The Victorian School Building Authority’s Big Build

The recent industry briefing by the Victorian School Building Authority (VSBA) on its program of education infrastructure works proved a nexus of politics, price, risk, capability, local content and social procurement (oh, and education).

Recently, the Victorian School Building Authority (VSBA) conducted a briefing to industry on its program of education infrastructure works. The intent of the briefing was to inform the market (mainly architects, builders and consultants) on recent policy changes impacting the program, and the role of the sector in the delivery of the program. Some of the policy changes relate to Local Jobs First and the Victorian Government’s Social Procurement Framework.

education infrastructure vbsa
Education infrastructure is part of Victoria’s Big Build.
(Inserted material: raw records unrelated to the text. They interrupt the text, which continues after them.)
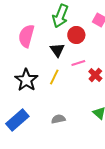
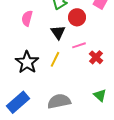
pink semicircle: (26, 36) -> (27, 18), size x0.7
gray semicircle: (58, 119) -> (59, 101), size x1.6

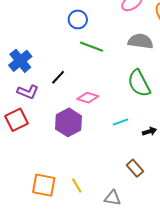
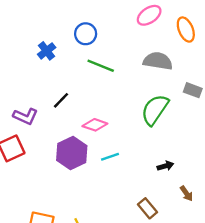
blue cross: (20, 61) -> (47, 51), moved, size x0.7
green semicircle: (139, 83) -> (155, 110), turned 60
cyan line: (121, 122) -> (110, 157), moved

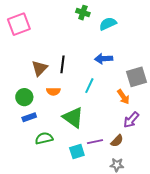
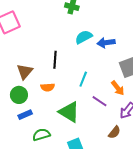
cyan semicircle: (108, 24) -> (84, 37), moved
blue arrow: (104, 59) -> (106, 43), moved
brown triangle: (40, 68) -> (25, 72), moved
purple line: (95, 142) -> (99, 101), moved, turned 49

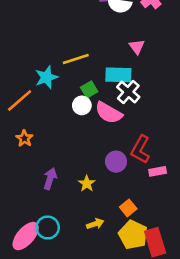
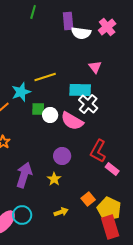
green square: (89, 90) -> (38, 109), moved, turned 32
purple circle: (116, 162) -> (62, 156), moved
pink rectangle: (158, 171) -> (112, 169), turned 48
purple arrow: (50, 179) -> (24, 175), size x1.4
yellow pentagon: (133, 235) -> (109, 209), moved

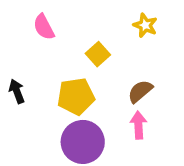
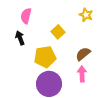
pink semicircle: (44, 27) -> (26, 16), turned 42
black arrow: (17, 91) -> (20, 38), moved

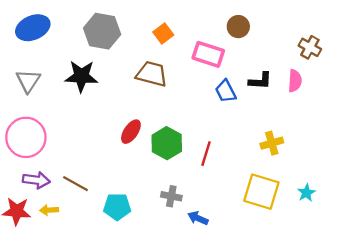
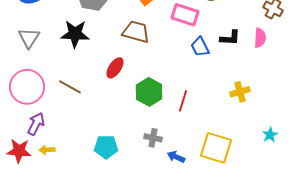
red ellipse: (131, 132) -> (115, 68), moved
purple arrow: (36, 180) -> (36, 124), turned -70
brown line: (76, 184) -> (70, 87), moved
yellow square: (261, 192) -> (216, 148), moved

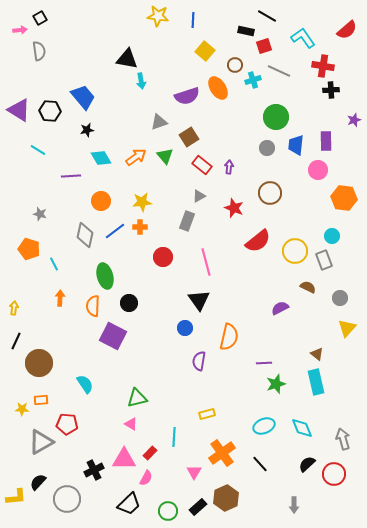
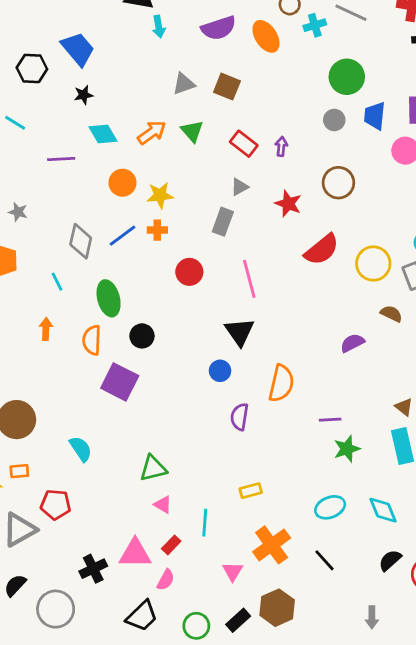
purple semicircle: (187, 96) -> (219, 28), moved
brown square: (189, 137) -> (227, 87), moved, turned -36
orange circle: (101, 201) -> (122, 183), moved
cyan line: (54, 264) -> (57, 282), moved
pink triangle: (131, 424) -> (163, 505), moved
There must have been over 200 attendees, all eager to understand what opportunities there are for their organisation, and how they could win some of the work on offer. Well, it is fair to say that there was a significant level of disquiet amongst the attendees when the VSBA discussed their procurement philosophy. But more on that later.

Biggest education infrastructure spend in history

Firstly to the numbers, and they are staggering. In the 2019-20 State Budget alone, $1.8b was allocated to school infrastructure, with a further $473m allocated to early learning infrastructure. This was highlighted as the biggest spend in education infrastructure in Victoria’s history.

Driving this expenditure is the projected growth in Victoria’s population, leading to the need for new schools and kindergartens in growth areas, upgrading or expanding existing schools and kindergartens, and the government’s introduction of a subsidised kindergarten program for all three-year-olds (with Victoria being the first Australian state or territory to do so).

Budget snapshot (education infrastructure)

  • $624.8 million: new school builds
  • $46 million: land acquisition
  • $362.7 million: school upgrades
  • $402 million: non-government schools
  • $473.2 million: early learning infrastructure
  • $101.3 million: relocatable buildings program
  • $179.5 million: asbestos safety program
  • $41 million: maintenance and compliance
  • $20 million: inclusive and accessible facilities

These numbers also reflect the government’s pre-election commitment to build 100 new government schools in eight years, with 45 to be built during the current term. So, in summary, there’s a huge amount of work to be done within some tight committed timelines.

New versus “tried and tested”

Now, back to the theme of how industry can participate in this program. Firstly, the VSBA should be applauded for understanding the need to inform the sector on how their involvement is critical, and for actively engaging with industry to ensure they fully understand the why and the how of winning some of this business. After all, that is what the participants wanted to hear, especially those organisations which are not incumbents and see this program as a way to utilise the capabilities and experience they have from undertaking similar projects for other clients.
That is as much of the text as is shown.